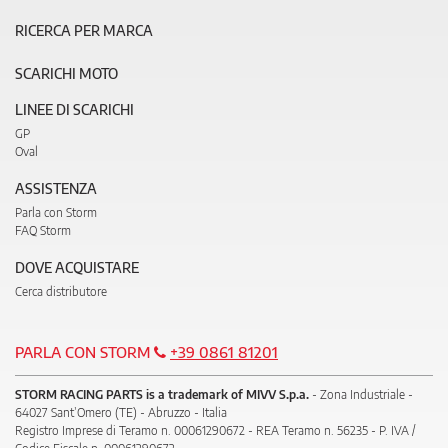
RICERCA PER MARCA
SCARICHI MOTO
LINEE DI SCARICHI
GP
Oval
ASSISTENZA
Parla con Storm
FAQ Storm
DOVE ACQUISTARE
Cerca distributore
PARLA CON STORM
+39 0861 81201
STORM RACING PARTS is a trademark of MIVV S.p.a.
- Zona Industriale -
64027 Sant’Omero (TE) - Abruzzo - Italia
Registro Imprese di Teramo n. 00061290672 - REA Teramo n. 56235 - P. IVA /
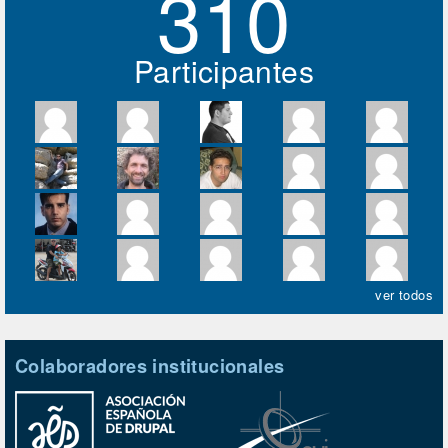
310
Participantes
ver todos
Colaboradores institucionales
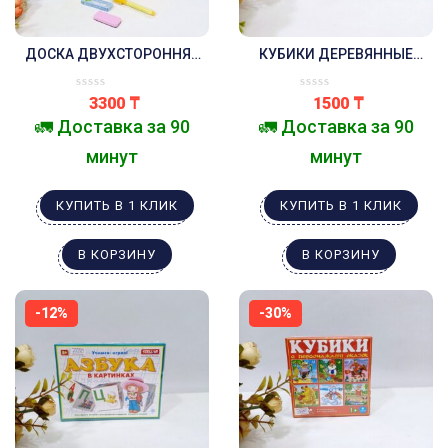
ДОСКА ДВУХСТОРОННЯЯ
КУБИКИ ДЕРЕВЯННЫЕ
БУКВЫ И ЦИФРЫ НА
АЛФАВИТ АНГЛИЙСКИЙ 12
МАГНИТЕ
ШТУК
3300
₸
1500
₸
,МЕЛ,МАРКЕР,ГУБКА
🚛 Доставка за 90
🚛 Доставка за 90
минут
минут
КУПИТЬ В 1 КЛИК
КУПИТЬ В 1 КЛИК
В КОРЗИНУ
В КОРЗИНУ
-12%
-30%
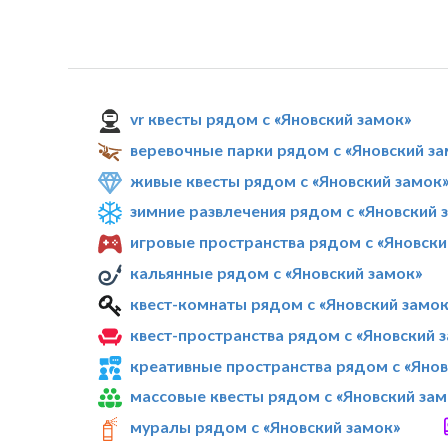
vr квесты рядом с «Яновский замок»
веревочные парки рядом с «Яновский за
живые квесты рядом с «Яновский замок
зимние развлечения рядом с «Яновский 
игровые пространства рядом с «Яновски
кальянные рядом с «Яновский замок»
квест-комнаты рядом с «Яновский замок
квест-пространства рядом с «Яновский 
креативные пространства рядом с «Янов
массовые квесты рядом с «Яновский зам
муралы рядом с «Яновский замок»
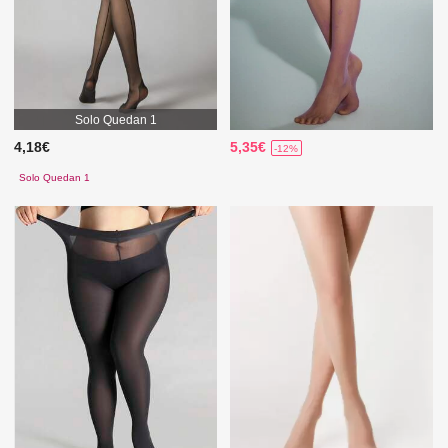
Solo Quedan 1
4,18€
5,35€
-12%
Solo Quedan 1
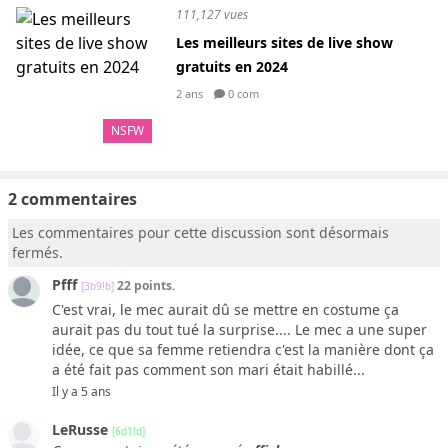
111,127 vues
Les meilleurs sites de live show
gratuits en 2024
2 ans
0 com
NSFW
2 commentaires
Les commentaires pour cette discussion sont désormais
fermés.
Pfff
22 points.
[3b9!b]
C'est vrai, le mec aurait dû se mettre en costume ça
aurait pas du tout tué la surprise.... Le mec a une super
idée, ce que sa femme retiendra c'est la manière dont ça
a été fait pas comment son mari était habillé...
Il y a 5 ans
LeRusse
[6d1!d]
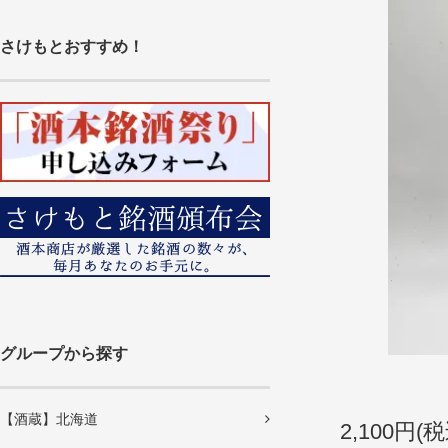
さけもとおすすめ！
グループから探す
【酒蔵】北海道
2,100円(税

___

*What is expected:* When the line containing "gratuits en 2024" is reached, write out that line and each one after it exactly, ending with the last line of the records; pictures are not copied.

*Result for this task:*
gratuits en 2024
2 ans
0 com
NSFW
2 commentaires
Les commentaires pour cette discussion sont désormais
fermés.
Pfff
22 points.
[3b9!b]
C'est vrai, le mec aurait dû se mettre en costume ça
aurait pas du tout tué la surprise.... Le mec a une super
idée, ce que sa femme retiendra c'est la manière dont ça
a été fait pas comment son mari était habillé...
Il y a 5 ans
LeRusse
[6d1!d]
さけもとおすすめ！
グループから探す
【酒蔵】北海道
2,100円(税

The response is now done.